Piedmont
Piedmont's most celebrated cold dish: veal (noce or scamone cut) cooked gently then sliced paper-thin and napped with a sauce of pureed tinned tuna, capers, anchovies, egg yolks, and lemon juice. The combination of land and sea — veal and tuna — is quintessentially Piedmontese and dates to the 18th century when the dish used tuna salt-packed in brine rather than oil. Served cold as an antipasto or secondo for summer. The sauce must be silky, pale-ivory, and coat the veal without completely obscuring it.
Delicate veal, silky umami-rich tuna sauce, with bright acid from capers and lemon — a uniquely refined surf-and-turf that is cooler and more cerebral than it sounds
The veal must be cooked gently (either braised in white wine and vegetables, or sous-vide at 65°C) to remain rosy-pink — overcooked grey veal makes a visually and texturally inferior dish. The tuna sauce is an emulsion: the egg yolks and oil emulsify the tuna into a silky, mayonnaise-like consistency. The anchovy and caper quantities must be balanced — present but not dominating. Resting the assembled dish for 4-6 hours in the refrigerator allows the sauce to penetrate the veal slices.
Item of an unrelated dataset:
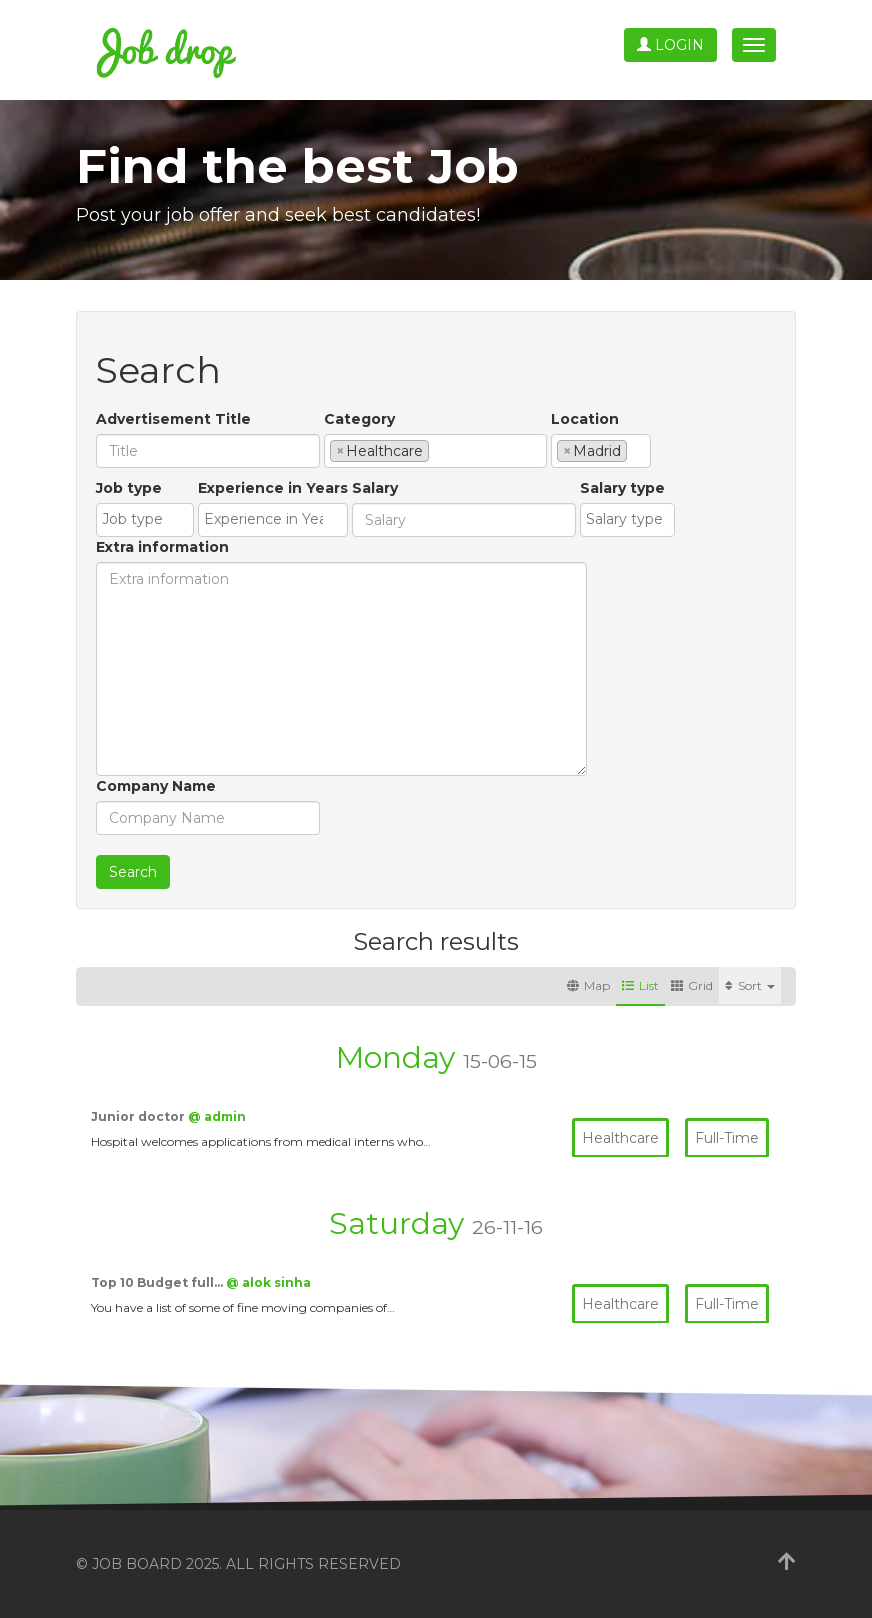  Describe the element at coordinates (750, 985) in the screenshot. I see `Sort` at that location.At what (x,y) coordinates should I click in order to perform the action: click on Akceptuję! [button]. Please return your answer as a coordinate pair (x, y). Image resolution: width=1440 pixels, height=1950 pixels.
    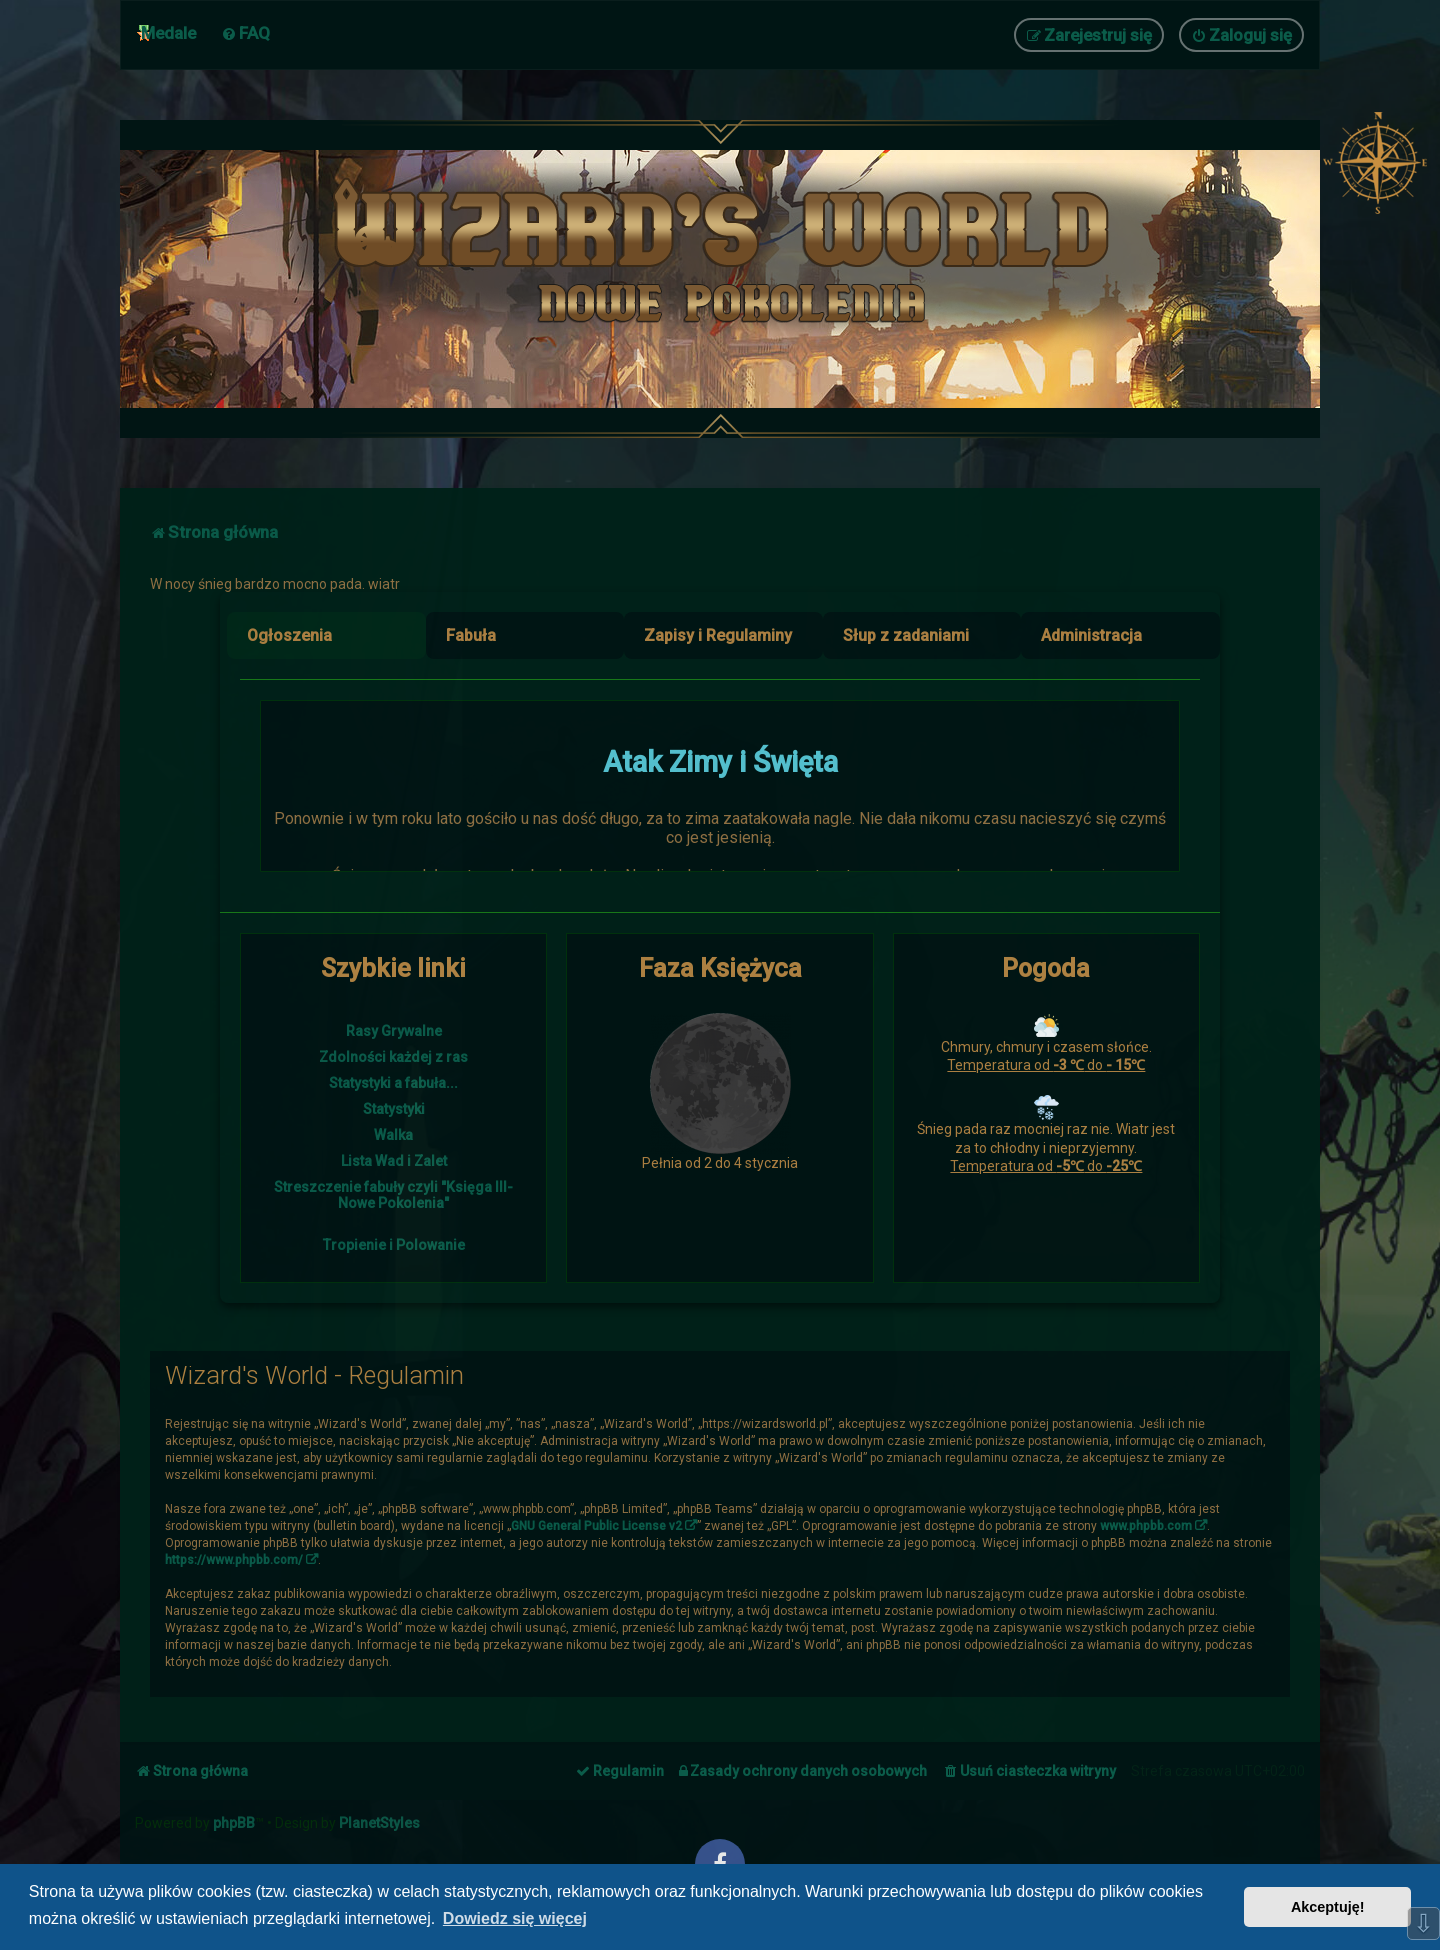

For the best tuna sauce: use oil-packed tuna (not brine) and the finest capers possible. The classic garnish is additional whole capers and thin lemon slices. Modern refinements include adding a small amount of mascarpone to the sauce for extra creaminess. The veal can be cooked sous-vide at 62°C for 2 hours for perfect, consistently rosy results every time.
Over-cooking the veal to grey — rosy pink is mandatory for textural tenderness and visual appeal. Making the sauce too chunky by under-processing — it must be completely smooth. Serving immediately without resting — the sauce must soak into the veal. Forgetting to season the sauce before assembly.